One approach deals with taking retinal progenitor cells and expanding them in incubators. The idea is to then inject the cells back into the eye and have them function, Dr. Baranov explained. “We found at least two trials [in the literature] and both used cells delivered as suspension,” Dr. Baranov said, adding that this suspension was injected into the subretinal space.
There is also now a second generation strategy using pluripotent or induced pluripotent stem cells taken from other areas such as the skin and coaxed back into the embryonic state, then getting them to differentiate into retinal pigment epithelium cells or neurons.
“This is a challenge because it’s hard to make something in vitro that would be the same as in vivo,” he said. He noted that with any of these approaches, a lot of cells die during the injection and some do not properly integrate into the retina, instead remaining in the intermediate space.
Some have also been looking into tissue engineering approaches. “That means that we would make an actual tissue-like structure where donor cells would already have contact with each other,” Dr. Baranov said. “They would already have a proper architecture.” With this type of approach, the delivery becomes more complicated since this is now real graft surgery, he explained; however, once you deliver those cells, since they already have proper tissue architecture, they already have context, making it easier for them to acquire proper function.
Dr. Baranov cited a trial led by Peter Coffey, PhD, on delivering retinal pigment epithelium (RPE) as a patch of cells. “We’ll see how it’s going to develop, but I think it’s a great example that it’s possible and that we could achieve good results,” Dr. Baranov said. With this approach, investigators were able to successfully deliver an RPE patch in two patients, which resulted in an improvement in best corrected visual acuity of up to 29 letters.2
Still, there are no side-by-side clinical studies showing that a tissue-like patch works better than a suspension of cells, Dr. Baranov stressed.

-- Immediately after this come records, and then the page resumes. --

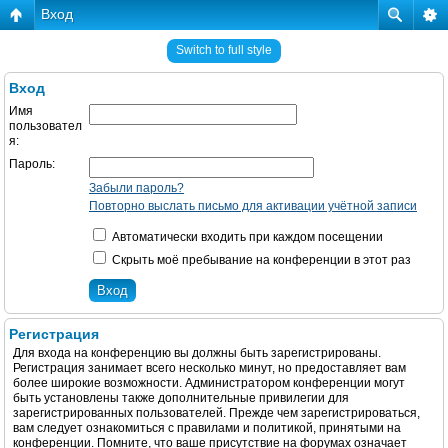
Вход
Switch to full style
Вход
Имя
пользовател
я:
Пароль:
Забыли пароль?
Повторно выслать письмо для активации учётной записи
Автоматически входить при каждом посещении
Скрыть моё пребывание на конференции в этот раз
Регистрация
Для входа на конференцию вы должны быть зарегистрированы.
Регистрация занимает всего несколько минут, но предоставляет вам
более широкие возможности. Администратором конференции могут
быть установлены также дополнительные привилегии для
зарегистрированных пользователей. Прежде чем зарегистрироваться,
вам следует ознакомиться с правилами и политикой, принятыми на
конференции. Помните, что ваше присутствие на форумах означает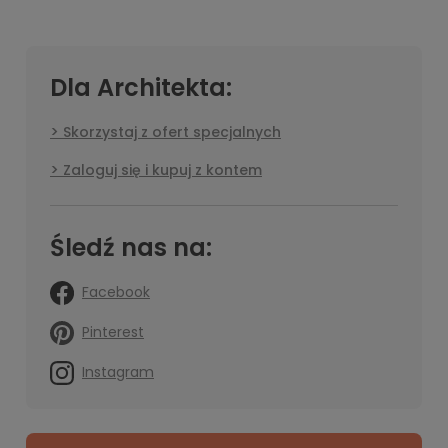
Dla Architekta:
Skorzystaj z ofert specjalnych
Zaloguj się i kupuj z kontem
Śledź nas na:
Facebook
Pinterest
Instagram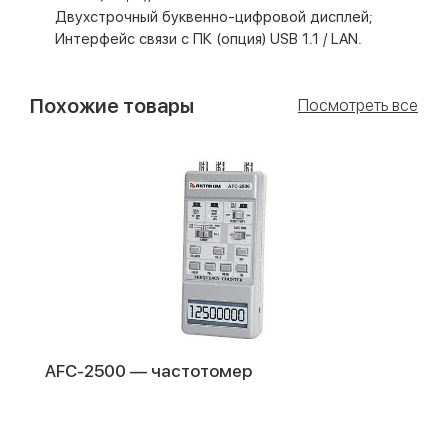
Двухстрочный буквенно-цифровой дисплей;
Интерфейс связи с ПК (опция) USB 1.1 / LAN.
Похожие товары
Посмотреть все
AFC-2500 — частотомер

Reprogramming Muller glial cells

Bo Chen, PhD, associate professor, Icahn School of Medicine at Mount Sinai, New York, has been working on another strategy: attempting to activate the regenerative capability of the retina using Muller glial cells. In lower species such as zebra fish, Muller glial cells serve as stem cells in residence in addition to supporting retinal function, Dr. Chen explained. “Whenever there’s a loss of retinal neurons by injury or damage, these cells immediately move into the regenerative state and divide and make more retinal neurons,” he said, adding that unfortunately, Muller glial cells do not perform this regenerative function in mammals.
Dr. Chen and fellow investigators have been working to wake up the regenerative capacity of such cells. “Previous studies show Muller glial cells can be manipulated to have some features of retinal stem cells,” he said. “But these earlier studies used strategies such as neurotoxin-induced retinal injury to activate the stem cell state of the Muller glial cells in the mammalian retina.” However, such injuries almost completely kill retinal ganglion cells, the only output neuron of the retina.
Instead, his lab has used viruses to deliver genes directly into Muller glial cells to activate them without introducing any damage to the retina. The technique involves a two-step reprogramming process. “The first is by gene transfer to activate the Muller glial cells to stem cell state,” Dr. Chen said. “Following the first step, we reprogram by gene transfer of 3 factors important for photoreceptor differentiation during early retinal development.” After this, investigators found that the Muller glial cells give rise to rod photoreceptor cells that so far are indistinguishable from original rod photoreceptor cells.
What’s more, in the mouse model of congenital blindness, they showed that after reprogramming, newly generated rod photoreceptors were able to function.3 “They can respond to light, and they deliver information to retinal ganglion cells,” Dr. Chen said. “The newly gained visual information made their way all the way to the visual cortex, enabling the congenitally blind mice to respond to light for the first time in their lives.”
Once this technology is mature, Dr. Chen expects that it will be applicable for many forms of retinal degenerative diseases such as macular degeneration and retinitis pigmentosa.
Overall, Dr. Baranov thinks that there has been great success in cell transplantation and regenerative therapies in the eye already. “I think the eye is the place to be,” he said. “That’s where cell transplantation studies can progress faster than in other areas because we can monitor function, we can look into the eye, and we can have good structure readouts on cellular and even subcellular levels.”

References

1. Oswald J, Baranov P. Regenerative medicine in the retina: from stem cells to cell replacement therapy. Ther Adv Ophthalmol. 2018;10:2515841418774433.
2. da Cruz L, et al. Phase 1 clinical study of an embryonic stem cell-derived retinal pigment epithelium patch in age-related macular degeneration. Nat Biotechnol. 2018;36:328–337.
3. Yao K, et al. Restoration of vision after de novo genesis of rod photoreceptors in mammalian retinas. Nature. 2018;560:484–488.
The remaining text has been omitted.